Lines before the one containing "Impressum (861, 143)" are not wanted. Transcribe that line and all after it exactly, to the end of the entries.

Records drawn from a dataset

___

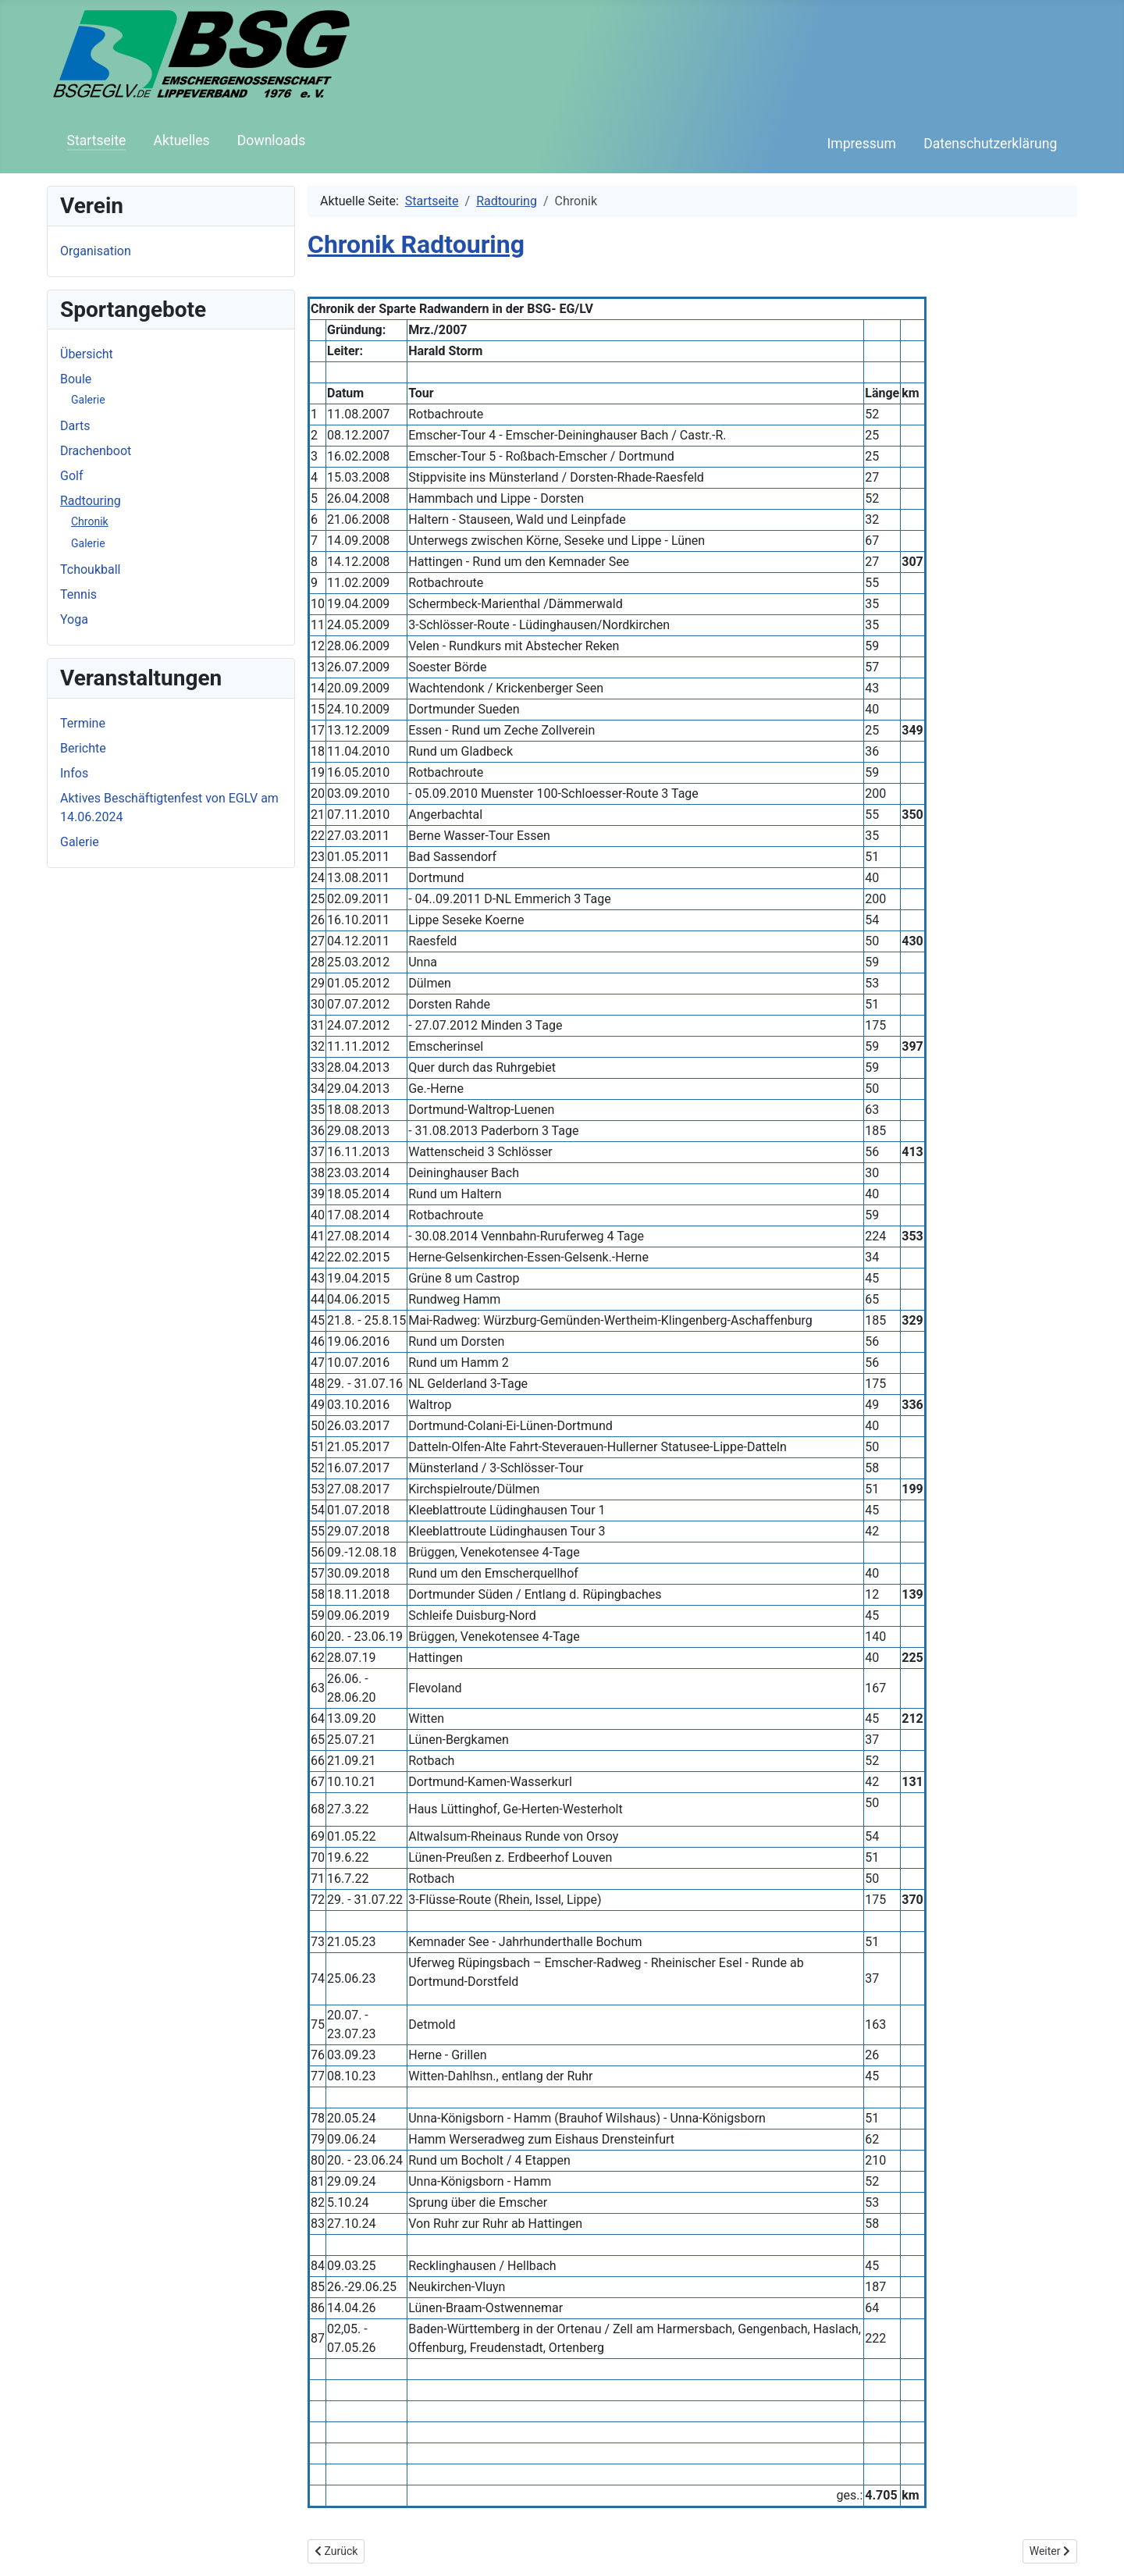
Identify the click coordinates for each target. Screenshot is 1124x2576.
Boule (75, 379)
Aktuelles (181, 140)
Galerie (88, 399)
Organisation (95, 251)
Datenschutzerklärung (990, 143)
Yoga (74, 619)
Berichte (83, 748)
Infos (74, 773)
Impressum (861, 143)
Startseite (96, 140)
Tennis (78, 594)
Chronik (89, 521)
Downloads (271, 140)
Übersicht (86, 354)
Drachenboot (95, 450)
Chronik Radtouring (416, 244)
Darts (75, 425)
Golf (71, 475)
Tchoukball (90, 569)
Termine (82, 723)
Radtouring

___

__TASK ANSWER__
Impressum (861, 143)
Startseite (96, 140)
Tennis (78, 594)
Chronik (89, 521)
Downloads (271, 140)
Übersicht (86, 354)
Drachenboot (95, 450)
Chronik Radtouring (416, 244)
Darts (75, 425)
Golf (71, 475)
Tchoukball (90, 569)
Termine (82, 723)
Radtouring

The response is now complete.